Is Adam Smith a sceptic? It’s difficult to imagine a question more fundamental to our understanding of his project. Yet it’s also difficult to imagine a question that has received more varying answers from Smith scholars. Thus we find Charles Griswold on the one hand arguing that Smith is best understood as a ‘nondogmatic sceptic’ whose epistemology ‘unquestionably represents an appropriation of Hume’ (Griswold 1999: esp. 164-6, 171, 336-44; 2006: 22, 40, 50, 53-4, 56 n. 27; cf.
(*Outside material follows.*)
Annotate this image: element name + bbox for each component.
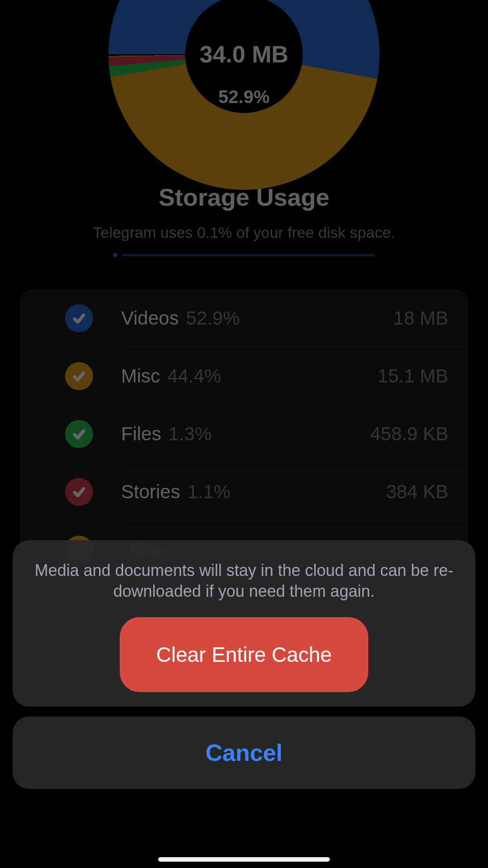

Haakonssen and Winch 2006).1 On the other hand we find D.D. Raphael arguing with equal directedness that ‘Adam Smith was not a sceptic’, but a ‘theist’ (Raphael 2007: 104).2 My aim in what follows is to reconsider the evidence for each of these claims. In so doing, I want to argue that Smith’s epistemology is indeed indebted to Hume’s – but for reasons in fact quite different from those often insisted upon. Smith’s chief debt to Hume is not to Hume’s scepticism but his naturalism. This is most evident in the specific concern on which I want to focus: namely Smith’s embrace of Hume’s conception of natural belief. The advantages of this approach are threefold. First, it illuminates a

neglected aspect of Smith’s debts to Hume, debts that extend well beyond the familiar ones to Hume’s scepticism and his conception of the imagination.3

Second, such an approach clarifies Smith’s intention in some of the most enigmatic and frequently misunderstood passages in his writings. Third, and perhaps most importantly, appreciation of the role of natural belief in Smith’s project offers a persuasive alternative to the sceptical and the theistic conceptions alluded to at the outset. Each position of course has considerable merit, at least in its moderate form. But in their strong forms – tending to anti-realism on the one hand and personal theism on the other – they’re less satisfying insofar as they aspire to ascribe to Smith an authoritative position on the nature of external reality or on God’s existence.4 Such ascriptions will strike many as incongruent with Smith’s own intentions – intentions in some respects more modest and in others more daring than such labels suggest. In an effort to illuminate certain of these intentions, this essay suggests an interpretation focusing on naturalism and natural belief as an alternative to both strong sceptical and strong theistic interpretations of Smith’s project.